### WHAT YOU ARE ASKED TO DO
Line count for "Γενικής": give the number of lines in the records below that hold it, and nothing else.

━━━━━ MATERIAL FOR THIS EXERCISE

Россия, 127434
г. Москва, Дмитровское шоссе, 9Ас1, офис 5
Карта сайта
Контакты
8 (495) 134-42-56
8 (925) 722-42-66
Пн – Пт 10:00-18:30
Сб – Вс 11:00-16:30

━━━━━━━━━━
━━━━━ MATERIAL FOR THIS EXERCISE

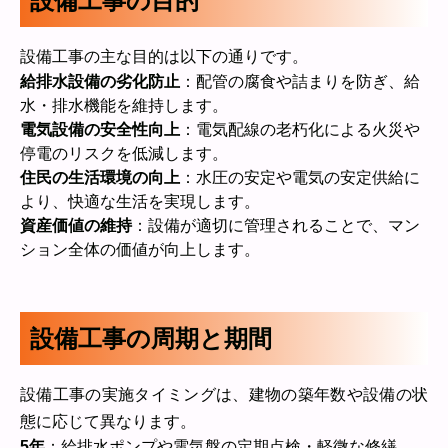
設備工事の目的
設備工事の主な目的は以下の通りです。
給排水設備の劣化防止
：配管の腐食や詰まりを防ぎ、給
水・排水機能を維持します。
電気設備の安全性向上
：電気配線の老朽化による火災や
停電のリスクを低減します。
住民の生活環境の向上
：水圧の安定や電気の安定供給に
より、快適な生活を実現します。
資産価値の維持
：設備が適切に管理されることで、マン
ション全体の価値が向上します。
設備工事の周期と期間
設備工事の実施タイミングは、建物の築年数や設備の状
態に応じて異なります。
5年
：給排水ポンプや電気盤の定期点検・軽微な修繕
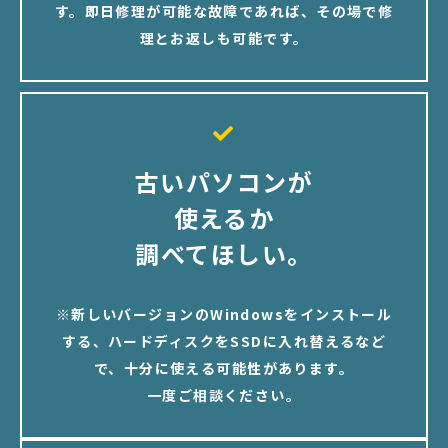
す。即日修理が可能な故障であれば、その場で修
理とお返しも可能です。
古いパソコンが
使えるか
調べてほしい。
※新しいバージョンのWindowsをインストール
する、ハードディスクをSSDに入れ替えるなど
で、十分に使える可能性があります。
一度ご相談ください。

━━━━━━━━━━
━━━━━ MATERIAL FOR THIS EXERCISE

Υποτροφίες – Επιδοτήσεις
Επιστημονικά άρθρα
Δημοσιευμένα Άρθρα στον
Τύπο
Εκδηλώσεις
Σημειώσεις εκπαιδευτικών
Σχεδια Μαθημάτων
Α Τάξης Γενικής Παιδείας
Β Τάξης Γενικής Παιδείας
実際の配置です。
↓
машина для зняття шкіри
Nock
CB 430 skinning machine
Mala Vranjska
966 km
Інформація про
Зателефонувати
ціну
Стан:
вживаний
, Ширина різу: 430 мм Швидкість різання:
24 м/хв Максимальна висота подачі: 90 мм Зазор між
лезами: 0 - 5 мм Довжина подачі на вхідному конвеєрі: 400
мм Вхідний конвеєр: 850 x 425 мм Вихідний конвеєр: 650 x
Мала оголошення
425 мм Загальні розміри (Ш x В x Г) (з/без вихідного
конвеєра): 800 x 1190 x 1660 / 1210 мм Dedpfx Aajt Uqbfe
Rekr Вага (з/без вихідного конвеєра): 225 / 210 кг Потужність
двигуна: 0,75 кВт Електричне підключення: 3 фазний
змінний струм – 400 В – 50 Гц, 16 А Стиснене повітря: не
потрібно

━━━━━━━━━━

### FINISHED TASK
2